## The data
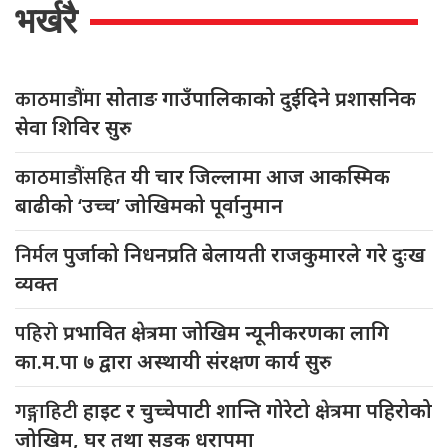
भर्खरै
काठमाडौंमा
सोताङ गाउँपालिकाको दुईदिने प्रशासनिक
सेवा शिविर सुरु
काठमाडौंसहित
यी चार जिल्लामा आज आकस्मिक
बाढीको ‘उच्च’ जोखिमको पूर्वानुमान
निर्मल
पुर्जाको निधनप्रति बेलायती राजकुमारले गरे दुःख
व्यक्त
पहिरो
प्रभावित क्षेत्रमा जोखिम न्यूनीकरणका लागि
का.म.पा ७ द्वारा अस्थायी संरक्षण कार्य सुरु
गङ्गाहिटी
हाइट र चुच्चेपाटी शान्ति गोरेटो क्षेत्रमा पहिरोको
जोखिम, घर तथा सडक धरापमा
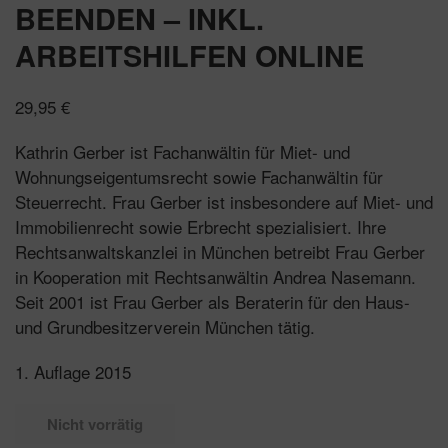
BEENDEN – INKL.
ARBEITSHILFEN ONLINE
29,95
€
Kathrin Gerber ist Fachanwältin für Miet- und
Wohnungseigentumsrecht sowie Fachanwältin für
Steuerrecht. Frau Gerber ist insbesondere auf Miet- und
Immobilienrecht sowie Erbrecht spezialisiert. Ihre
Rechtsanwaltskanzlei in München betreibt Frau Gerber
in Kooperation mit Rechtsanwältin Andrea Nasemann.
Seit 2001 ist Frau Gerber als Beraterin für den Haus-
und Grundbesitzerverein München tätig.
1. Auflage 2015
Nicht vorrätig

## Instructions for the task
Word-for-word repeat, images excluded: return all the data.

## Task result
भर्खरै
काठमाडौंमा
सोताङ गाउँपालिकाको दुईदिने प्रशासनिक
सेवा शिविर सुरु
काठमाडौंसहित
यी चार जिल्लामा आज आकस्मिक
बाढीको ‘उच्च’ जोखिमको पूर्वानुमान
निर्मल
पुर्जाको निधनप्रति बेलायती राजकुमारले गरे दुःख
व्यक्त
पहिरो
प्रभावित क्षेत्रमा जोखिम न्यूनीकरणका लागि
का.म.पा ७ द्वारा अस्थायी संरक्षण कार्य सुरु
गङ्गाहिटी
हाइट र चुच्चेपाटी शान्ति गोरेटो क्षेत्रमा पहिरोको
जोखिम, घर तथा सडक धरापमा
BEENDEN – INKL.
ARBEITSHILFEN ONLINE
29,95
€
Kathrin Gerber ist Fachanwältin für Miet- und
Wohnungseigentumsrecht sowie Fachanwältin für
Steuerrecht. Frau Gerber ist insbesondere auf Miet- und
Immobilienrecht sowie Erbrecht spezialisiert. Ihre
Rechtsanwaltskanzlei in München betreibt Frau Gerber
in Kooperation mit Rechtsanwältin Andrea Nasemann.
Seit 2001 ist Frau Gerber als Beraterin für den Haus-
und Grundbesitzerverein München tätig.
1. Auflage 2015
Nicht vorrätig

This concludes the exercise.